Tabular Data Machine Learning

This skill guides the process of developing predictive models for tabular data with proper validation practices.

Data Spending Strategy

Always partition data into:

Training set: Used for all feature engineering, feature selection, and model development
Test set: Reserved for final model evaluation only—requires explicit user permission before use

A common split is 75% training / 25% testing. Use stratified sampling:

Classification: stratify by outcome class
Regression: create temporary quartile groups and stratify by those

See references/data-spending.md for specific instructions for data splitting.

Test Set Rules

NEVER predict on test data during model development
NEVER calculate test set metrics without explicit user permission
NEVER use test data to compare models or tune hyperparameters
DO ask: “If you have completed model development, may I evaluate the final model on the test set?”
DO wait for explicit confirmation before proceeding

Self-check: If you’re writing predict(..., test_data) without prior user permission, STOP—you’re making an error.

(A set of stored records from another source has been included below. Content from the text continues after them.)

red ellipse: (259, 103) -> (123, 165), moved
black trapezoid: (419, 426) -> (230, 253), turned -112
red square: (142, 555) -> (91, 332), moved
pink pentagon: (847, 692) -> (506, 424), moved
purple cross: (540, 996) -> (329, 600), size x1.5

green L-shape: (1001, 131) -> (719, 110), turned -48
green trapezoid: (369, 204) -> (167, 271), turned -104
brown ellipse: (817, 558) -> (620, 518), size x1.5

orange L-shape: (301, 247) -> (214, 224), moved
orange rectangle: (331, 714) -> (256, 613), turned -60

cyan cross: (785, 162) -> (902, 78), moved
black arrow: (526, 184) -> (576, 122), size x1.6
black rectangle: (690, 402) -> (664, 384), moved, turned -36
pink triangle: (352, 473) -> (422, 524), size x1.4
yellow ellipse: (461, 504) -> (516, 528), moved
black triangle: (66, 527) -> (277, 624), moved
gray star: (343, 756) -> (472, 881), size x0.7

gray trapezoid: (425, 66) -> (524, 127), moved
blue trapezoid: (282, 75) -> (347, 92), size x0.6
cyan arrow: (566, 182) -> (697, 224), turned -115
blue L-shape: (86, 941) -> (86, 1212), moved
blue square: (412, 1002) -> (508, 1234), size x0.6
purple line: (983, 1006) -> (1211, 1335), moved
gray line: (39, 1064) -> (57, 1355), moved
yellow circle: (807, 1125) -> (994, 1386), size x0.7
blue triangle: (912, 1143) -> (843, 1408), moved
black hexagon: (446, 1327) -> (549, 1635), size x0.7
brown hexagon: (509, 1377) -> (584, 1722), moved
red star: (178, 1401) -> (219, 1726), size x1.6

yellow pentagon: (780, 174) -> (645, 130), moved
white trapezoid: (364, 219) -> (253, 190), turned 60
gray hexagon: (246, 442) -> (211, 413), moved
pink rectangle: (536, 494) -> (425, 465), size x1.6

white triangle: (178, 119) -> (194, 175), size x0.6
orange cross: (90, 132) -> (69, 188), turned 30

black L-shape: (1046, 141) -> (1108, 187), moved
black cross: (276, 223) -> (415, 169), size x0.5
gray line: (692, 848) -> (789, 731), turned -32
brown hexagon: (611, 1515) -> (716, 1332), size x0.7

Exception: Basic verification after splitting (e.g., nrow(test_data), glimpse(test_data)) to confirm the split worked.

Reproducibility

Always set a random seed before any operation that involves randomness:

Before data splitting - Set seed immediately before initial_split(), initial_time_split(), etc.
Before resampling - Set seed immediately before vfold_cv(), sliding_period(), etc.
Before tuning - Set seed before tune_grid() or other tuning functions (if not already set recently)

This ensures that others can reproduce your exact results. Use a single seed at the start of your script, or re-set it before each random operation for maximum clarity.

Choosing a Seed Value

Do not use common values like 123, 111, 999, 42, or 1: These are overused and can lead to unintentional correlations between different analyses. Using the same seed as other researchers’ work may produce accidentally similar results.

Good practices:

Use a random integer between 1000 and 10000 (e.g., 3847, 7291, 5628)
Different seeds for different projects/analyses
Document your seed choice in comments for reference

Empirical Validation

Always use out-of-sample predictions to measure performance:

Large datasets (≥10,000 rows): Use a single validation set
Small to medium datasets: Use 10-fold cross-validation or appropriate resampling

See references/resampling.md for resampling methods and implementation.

Parallel Processing

Before starting computationally intensive work (cross-validation, tuning, model fitting):

Detect available cores: Use parallel::detectCores() to check system resources
Ask the user in the conversation - Don’t just put a comment in code - have an actual exchange

Example interaction:

You: I’m about to run 10-fold cross-validation with hyperparameter tuning. I can use parallel processing to speed this up significantly.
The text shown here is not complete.